Once again, simply focusing on security and ensuring proper configuration of the deployment could have prevented this breach.
What Can Companies Do?
Organizations must ensure that developers are fully educated on the security features of the entire development stack and the risks to the organization of improper configuration and use.
It does no good to build the most secure bank vault in the world if the doors to the vault and the bank are simply left open to the public. And if bank personnel don’t understand how to properly lock the doors, they can never make the bank safe. Likewise, developers must understand how to configure their tools for security. In part, this means they should never assume default configurations are secure. In the case of Capital One, developers also needed to understand how to properly configure the cloud to provide appropriate identity and access management (IAM) permissions, as well as the WAF, including the use of whitelists which, if correctly configured, would have blocked 90% of typical attack attempts.

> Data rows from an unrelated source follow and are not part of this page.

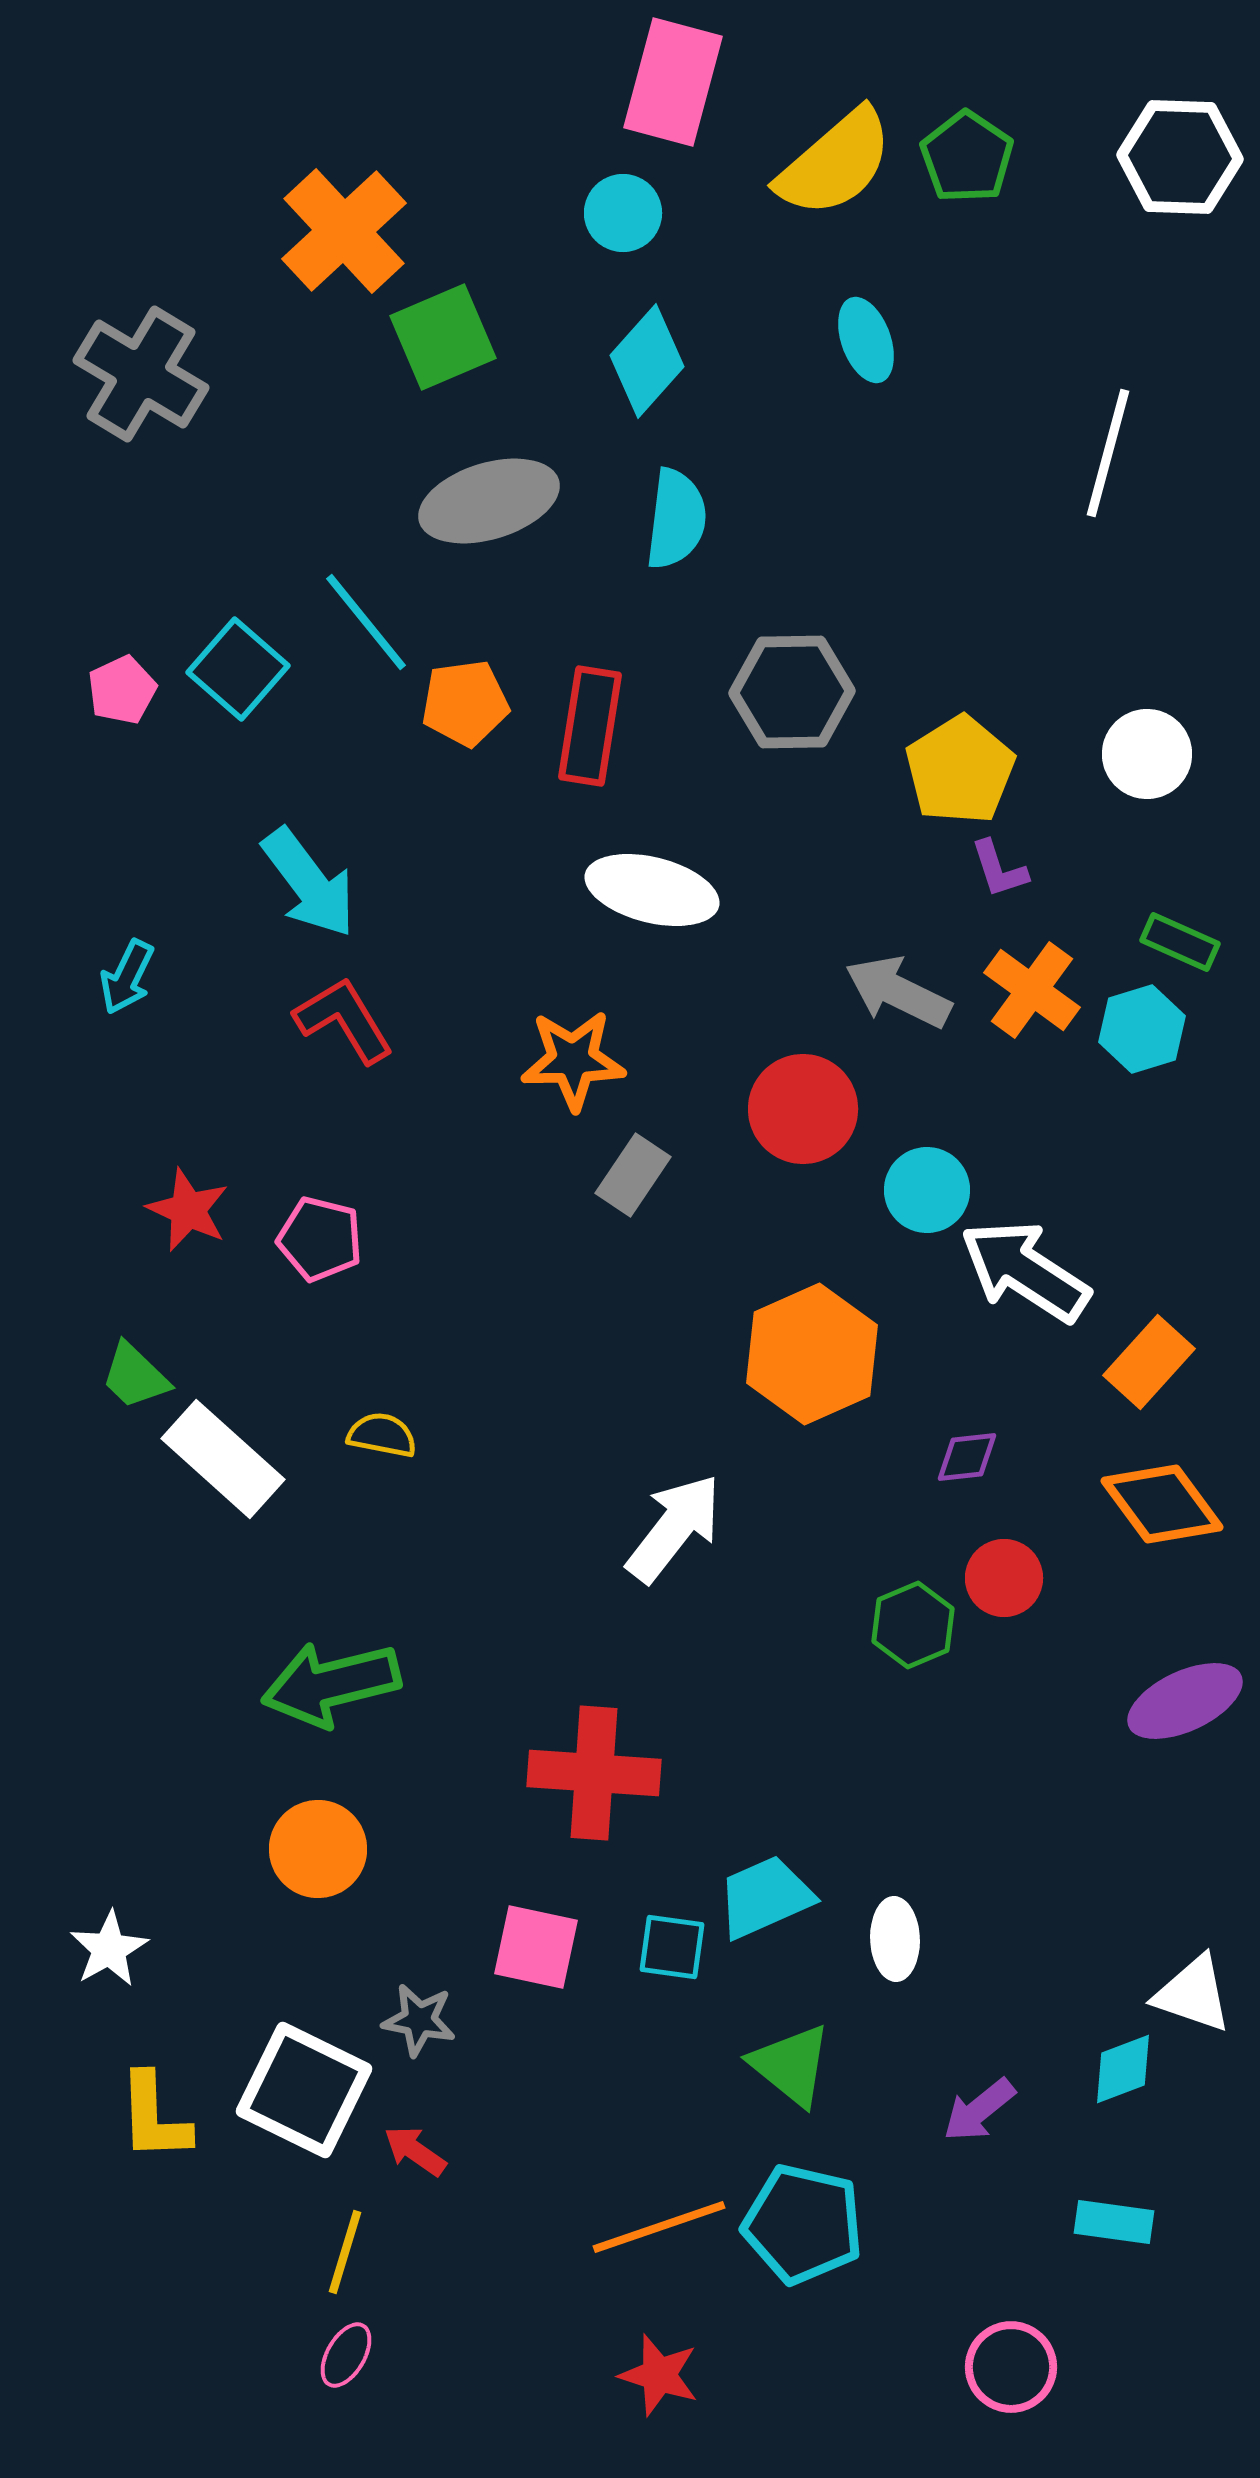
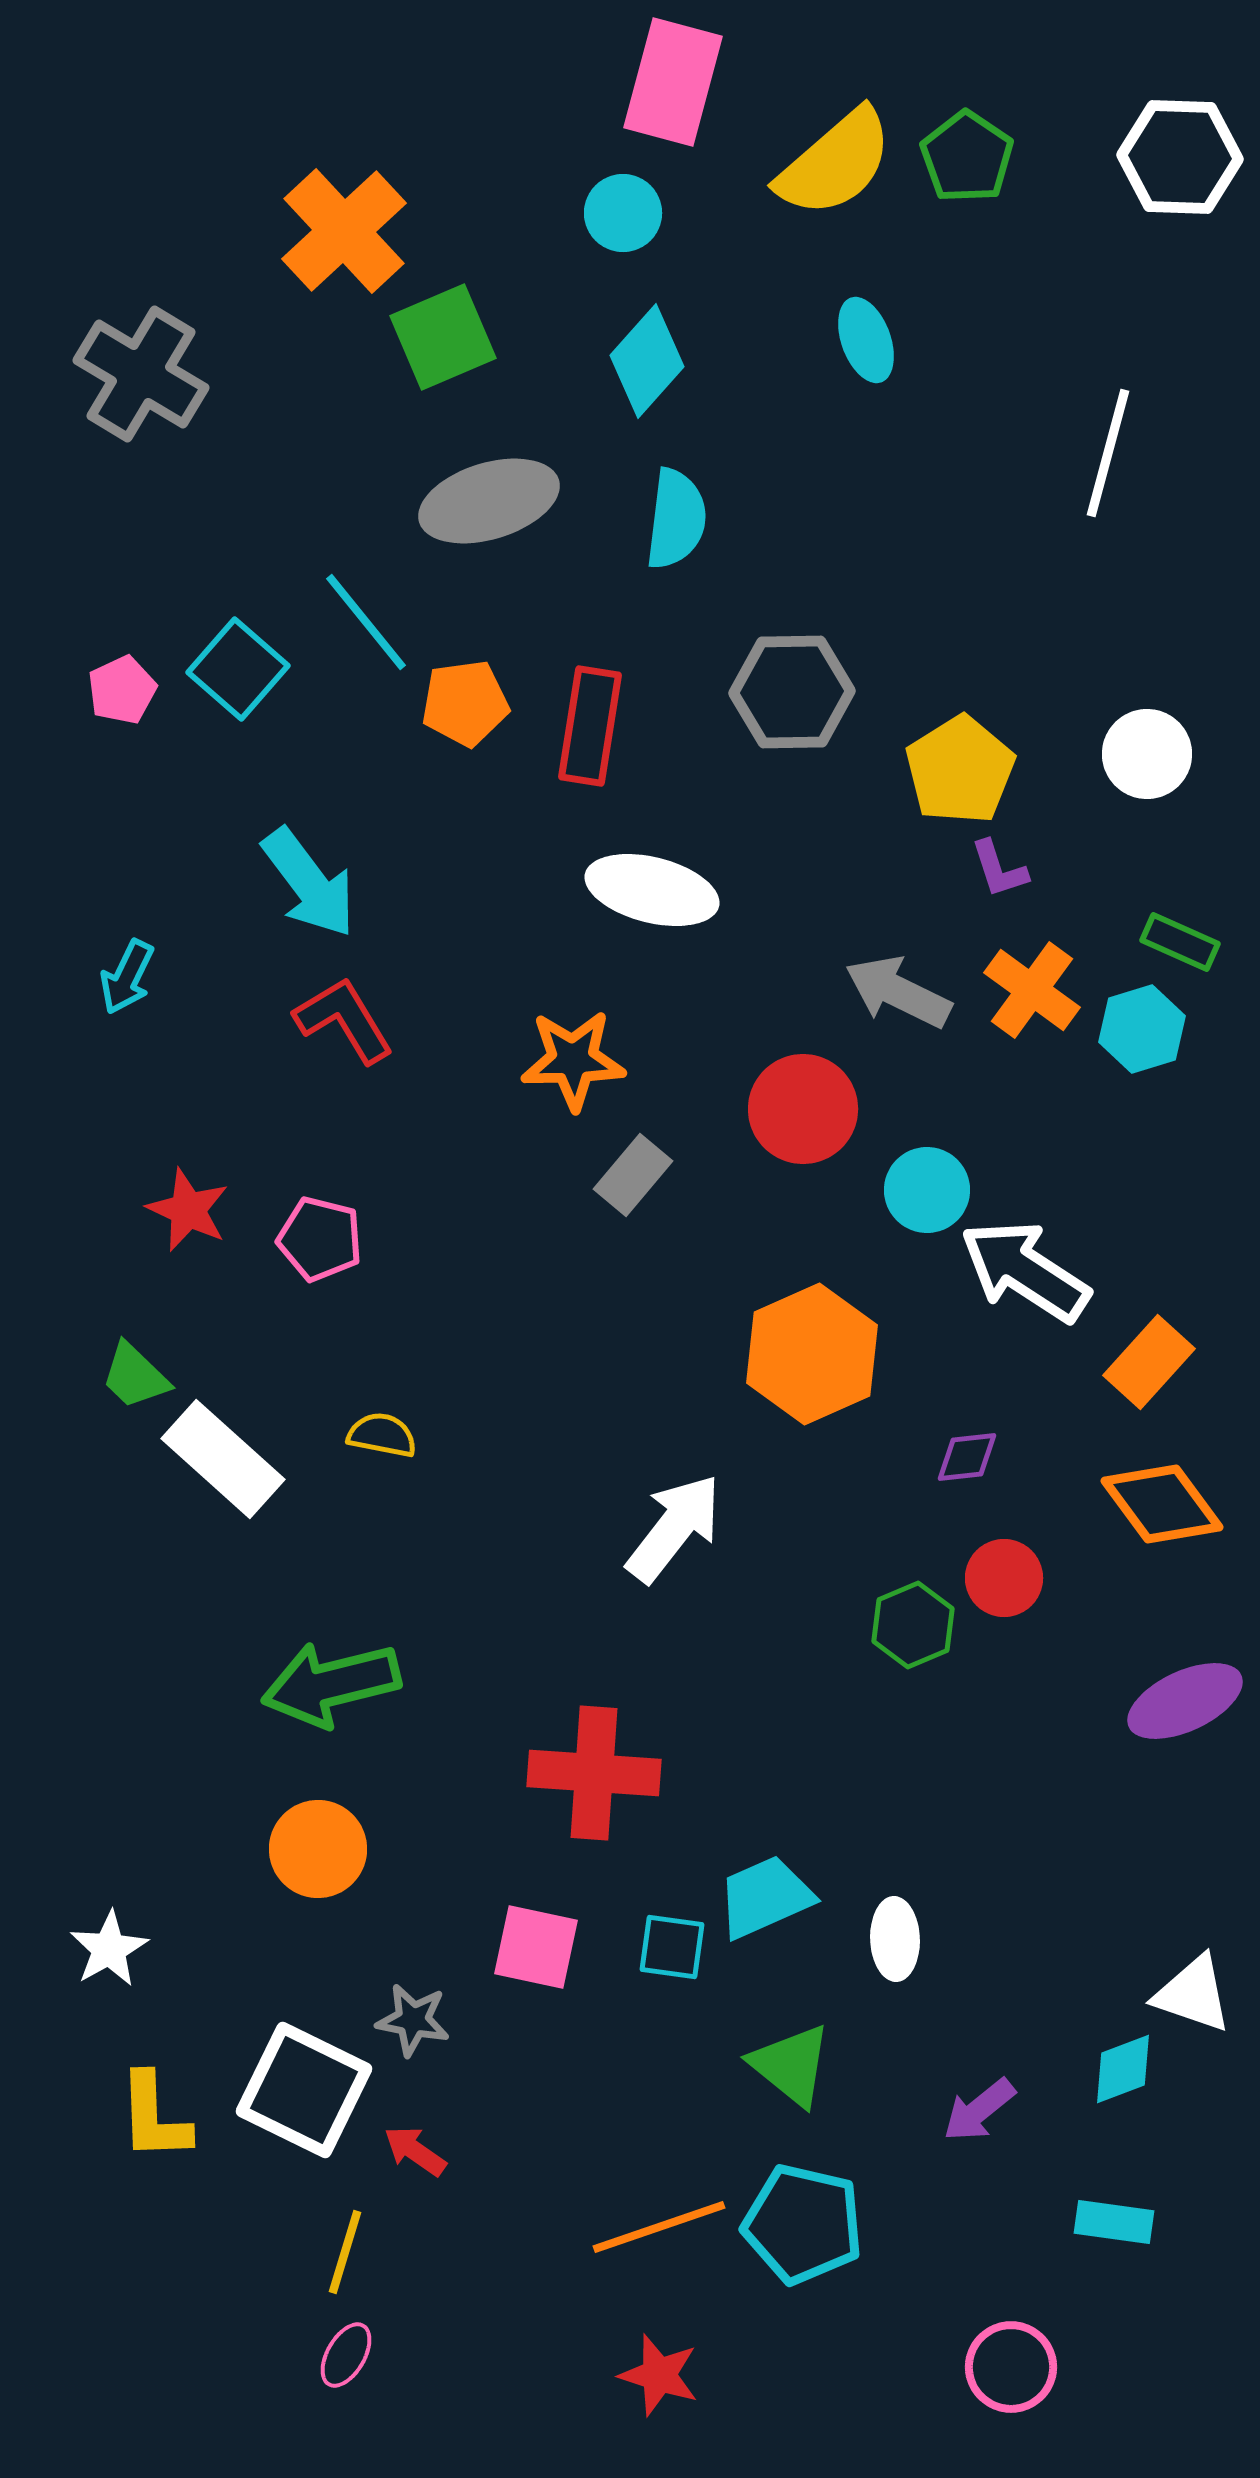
gray rectangle at (633, 1175): rotated 6 degrees clockwise
gray star at (419, 2020): moved 6 px left
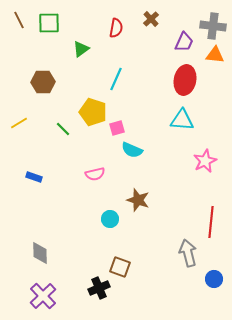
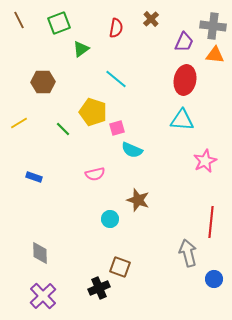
green square: moved 10 px right; rotated 20 degrees counterclockwise
cyan line: rotated 75 degrees counterclockwise
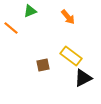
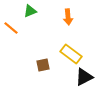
orange arrow: rotated 35 degrees clockwise
yellow rectangle: moved 2 px up
black triangle: moved 1 px right, 1 px up
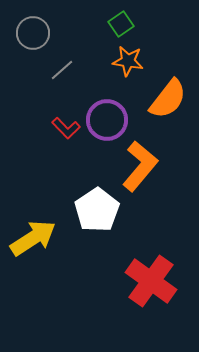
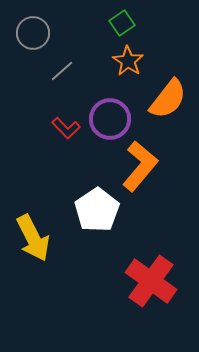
green square: moved 1 px right, 1 px up
orange star: rotated 24 degrees clockwise
gray line: moved 1 px down
purple circle: moved 3 px right, 1 px up
yellow arrow: rotated 96 degrees clockwise
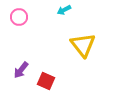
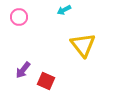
purple arrow: moved 2 px right
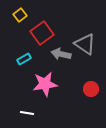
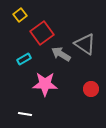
gray arrow: rotated 18 degrees clockwise
pink star: rotated 10 degrees clockwise
white line: moved 2 px left, 1 px down
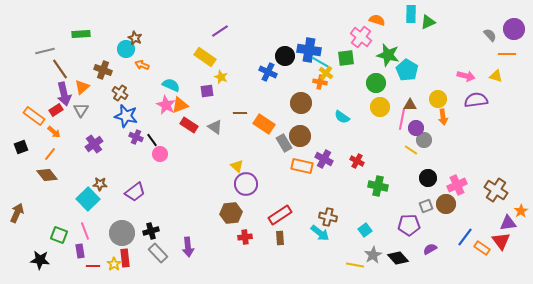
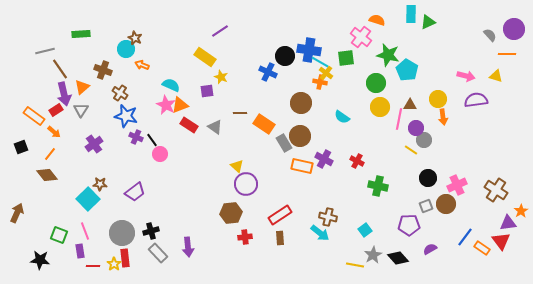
pink line at (402, 119): moved 3 px left
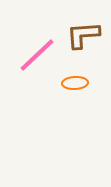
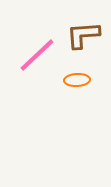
orange ellipse: moved 2 px right, 3 px up
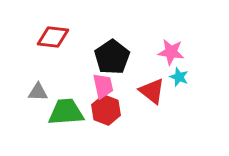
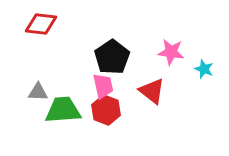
red diamond: moved 12 px left, 13 px up
cyan star: moved 25 px right, 8 px up
green trapezoid: moved 3 px left, 2 px up
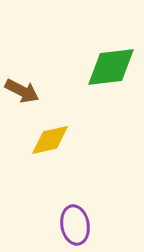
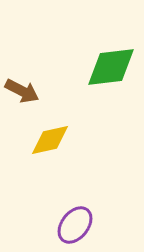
purple ellipse: rotated 48 degrees clockwise
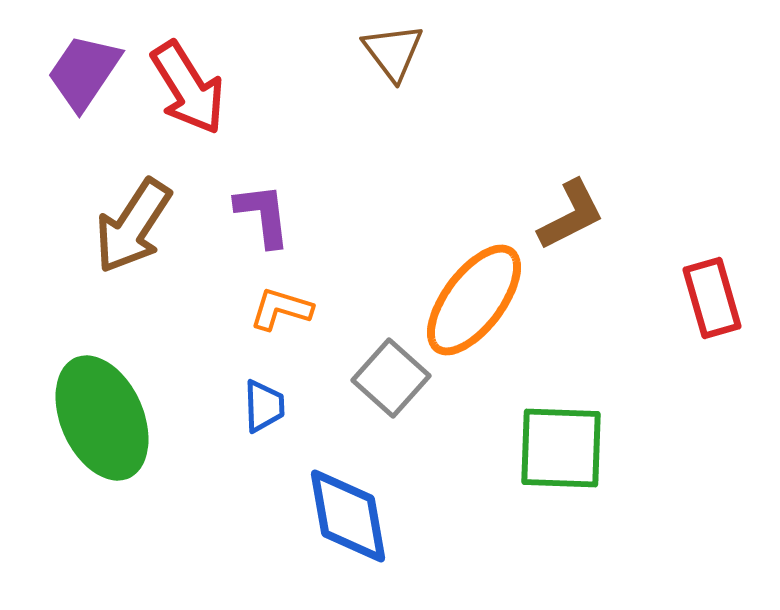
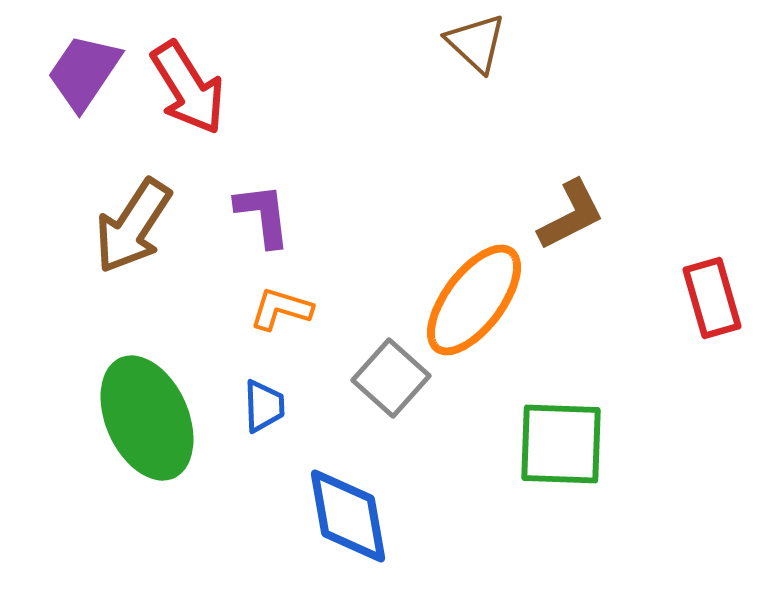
brown triangle: moved 83 px right, 9 px up; rotated 10 degrees counterclockwise
green ellipse: moved 45 px right
green square: moved 4 px up
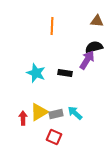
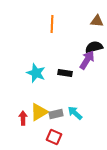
orange line: moved 2 px up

Further, while a firewall is essential for security, by itself, it is never enough. Other tools, whether MongoDB, Elasticsearch, AWS, or any other tool in the stack, must also be properly configured, including authentication requiring valid credentials.
Beyond the development team, vulnerability scanners can be deployed to help spot security issues before applications are put into production. As organizations begin to grow, they can also create security teams whose role is to oversee the security of production environments. These could include, for example, AWS Certified Architects, who have a deep understanding of AWS security issues. Expert third-party consultants are also available to review the security of application stacks.
Businesses must also create a culture of security. They need to stop thinking that “move fast and break things” will lead to successful innovation. They must stop putting pressure on developers to bring products to market as fast as possible without regard for security. This is a culture change that must start at the top.